« Toutes les choses géniales ». Rumilly, Quai des Arts
15 novembre 2021Un spectacle ancré dans la vie
Conversation avec Didier Cousin, acteur de Toutes les choses géniales
Vous présentez prochainement au Quai des Arts de Rumilly, le 17 novembre, Toutes les choses géniales. Comment définir ce spectacle ?
C’est le récit d’un homme qui dresse une liste de choses géniales. Il a commencé le jour de la première tentative de suicide de sa mère. Le texte a été écrit par Duncan Macmillan à la suite de deux ans de rencontres avec le public, grâce à un acteur de stand-up. L’écriture s’est construite à partir de ces échanges.
Le jeu, l’échange animent la représentation
Justement. Puisque vous êtes vous-même sur scène, la relation avec le public est un peu particulière ?
Oui. Nous formons un cercle au milieu duquel je me trouve et, par moments, je fais appel aux spectateurs. Ils jouent certains personnages : mon père, ma femme… La liste en question accompagne celui qui raconte tout au long de sa vie et l’aide à la construire. Les spectateurs jouent mon assistante sociale, le vétérinaire…
Votre inspecteur des impôts ?
Non, ça n’entre pas dans les choses géniales (rires).
Le public participe
On dit souvent que les représentations de théâtre sont différentes d’un soir à l’autre. Pour vous, c’est réellement le cas.
Tout dépend de la façon dont les participants incarnent les personnages. Nous avons beaucoup travaillé sur la qualité de la proposition faite aux spectateurs. Il n’y a aucune violence mais la volonté de jouer avec, ensemble. Ils ne sont pas « utilisés ».
Il y a donc chaque soir des inflexions en fonction du jeu des spectateurs.
La formation en cercle est rassurante. Tout le monde voit tout le monde et la façon dont la personne sollicitée incarne son personnage. L’approche n’est pas frontale mais entièrement partagée.
« S’émerveiller du journalier »
Toutes ces choses géniales sont de l’ordre du quotidien.
Oui, de la couleur jaune à l’âge de sept ans, jusqu’à une approche plus philosophique. Jusqu’à un million de choses géniales.
Notre société exige de plus en plus de superlatifs, de spectaculaire aussitôt oublié. Vous êtes à l’opposé.
Dans les petits riens de la vie, faciles à partager, comme un coucher de soleil. Des choses que tout le monde peut observer à condition d’en prendre le temps. Ce qui nous a surpris, touché, étonné dans la journée.
Michel Vinaver dit s’émerveiller du journalier.
L’expression correspond tout à fait à ce spectacle. Nous partons d’un sujet sérieux : comment vivre avec une mère dépressive et suicidaire. Mais l’auteur montre comment l’imaginaire permet de s’en sortir. Le spectacle donne beaucoup d’énergie. Il traite d’un sujet grave mais dans un registre drôle.

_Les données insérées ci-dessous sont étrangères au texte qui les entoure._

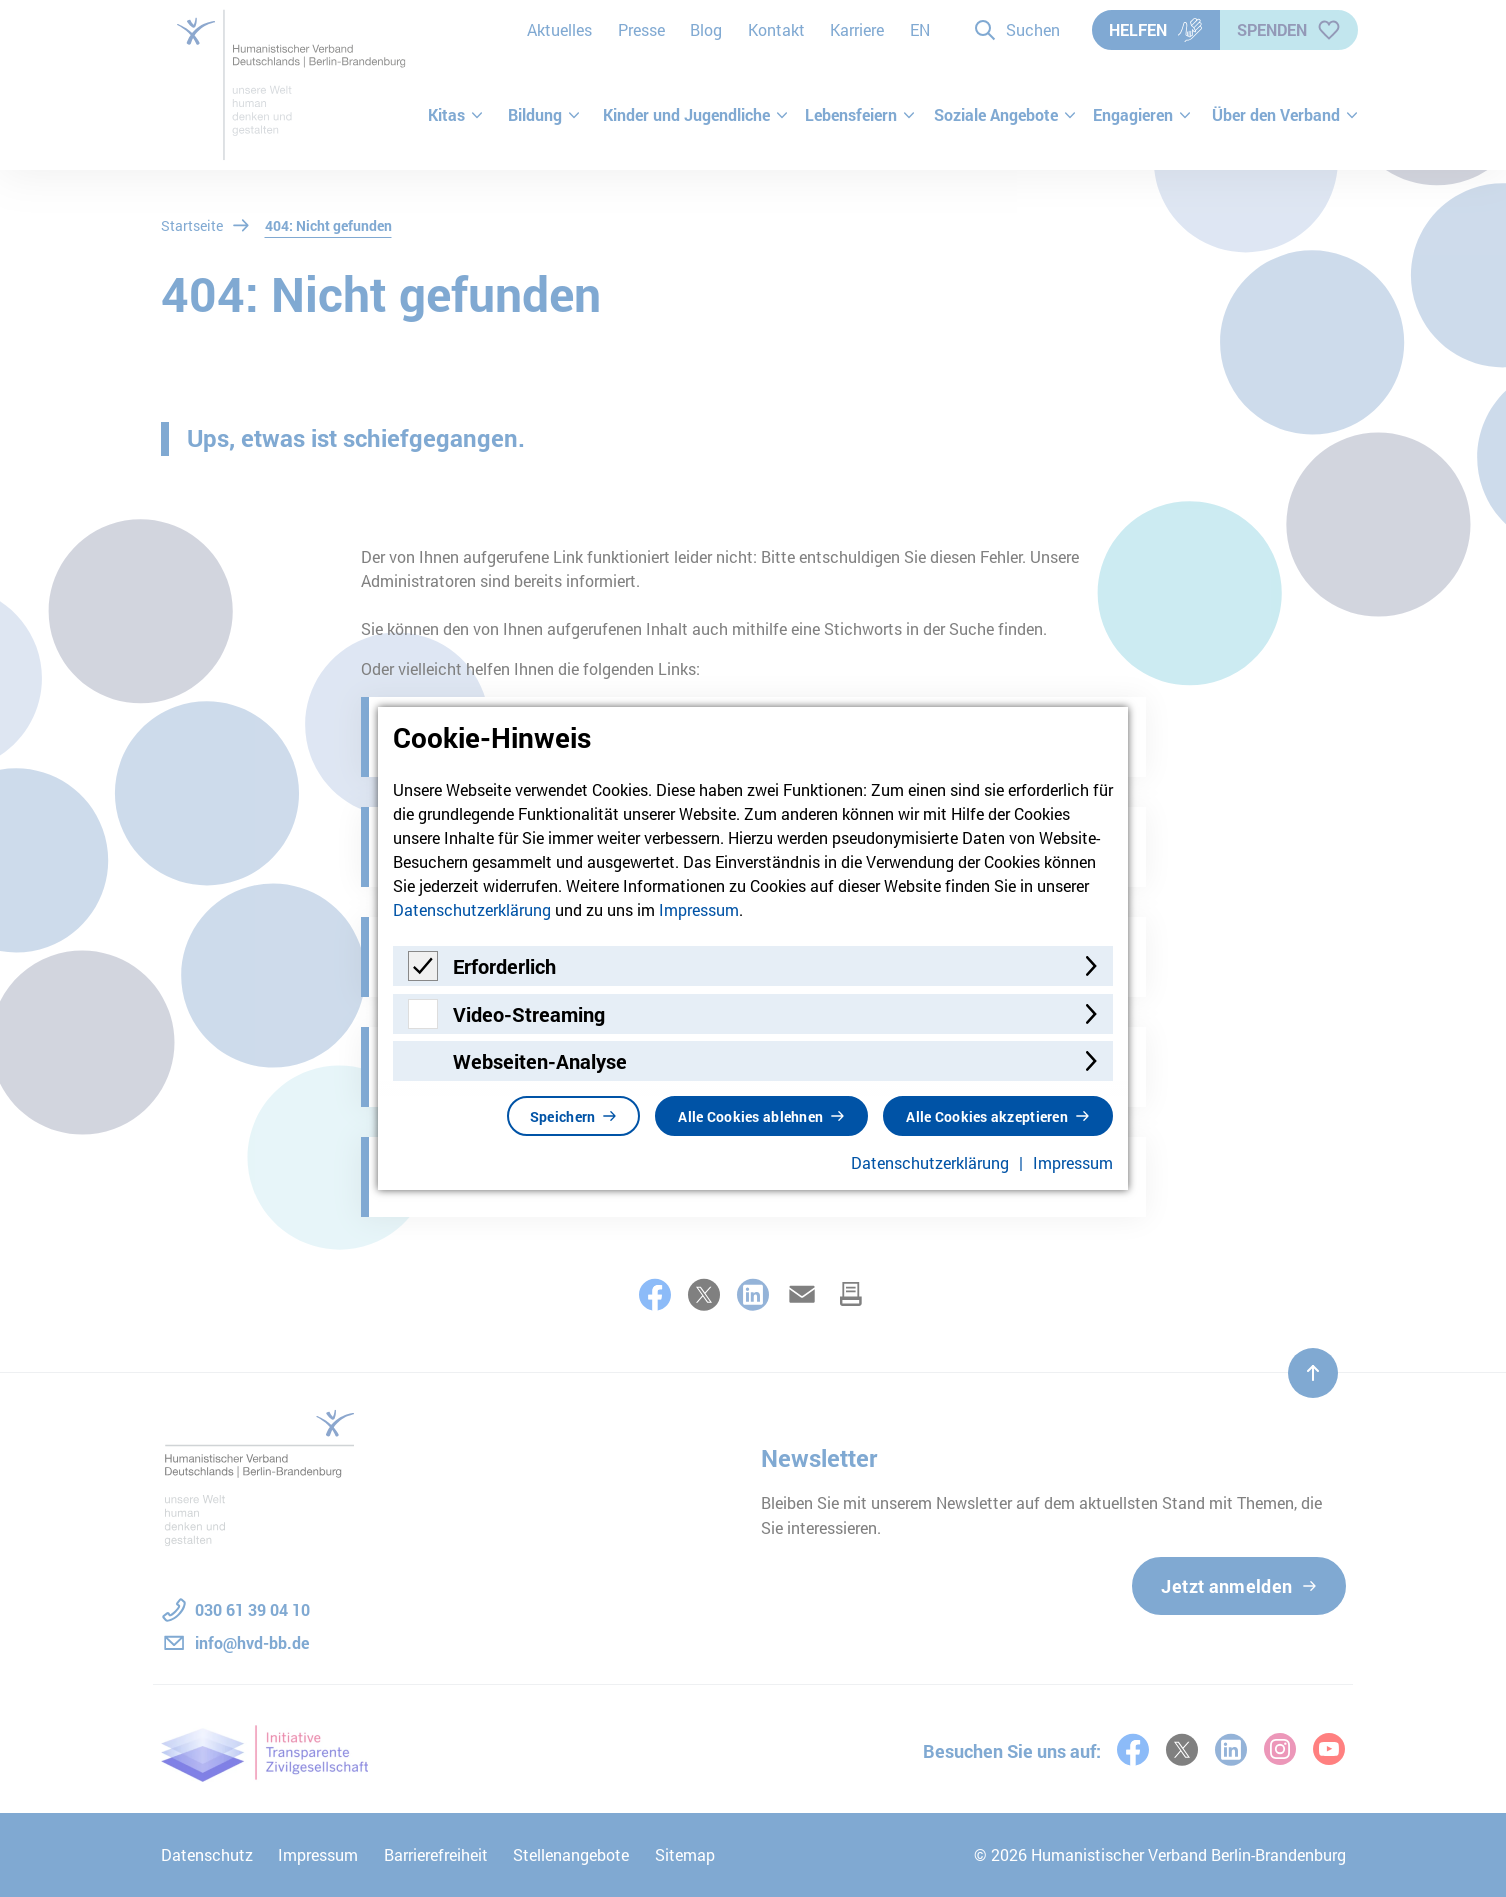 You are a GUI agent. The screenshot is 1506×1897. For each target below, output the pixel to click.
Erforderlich (504, 966)
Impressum (699, 909)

À chacun de bricoler sa propre liste
Ce n’est pas une recette mais une invitation pour chacun à produire sa propre liste.
Bien sûr, c’est à chacun de faire sa liste. L’auteur ne propose d’ailleurs qu’une partie du million de choses qui composent la sienne.
Une rencontre qui dépasse la scène
Comment vous sentez-vous à la fin de chaque représentation ? Mieux, meilleur, plus léger ?
C’est extrêmement sympathique à jouer. À la fin de la représentation les gens ont à disposition de quoi écrire pour rallonger la liste des choses géniales. C’est un moment très agréable.
Un souvenir, un moment qui vous a plus particulièrement marqué ?
Dans le spectacle, je rencontre ma future femme dans une bibliothèque. Nous sommes tous les deux de grands lecteurs. Je lui adresse la parole et, au lieu de me répondre, une spectatrice se met à pleurer. C’est un moment incroyable. Tout le monde est suspendu et on ne peut rien faire d’autre qu’attendre. Elle se reprend et dit le texte. C’est un moment que je ne sais pas qualifier ! Il s’est produit quelque chose qui dépasse la représentation et qui y mêle intimement le réel.
Et des prolongements ?
À la fin de votre tournée avec ce spectacle, vous ouvrez un cabinet de psy ?
Non ! Non ! ( rires). Peut-être une exposition avec toutes les choses proposées par les spectateurs.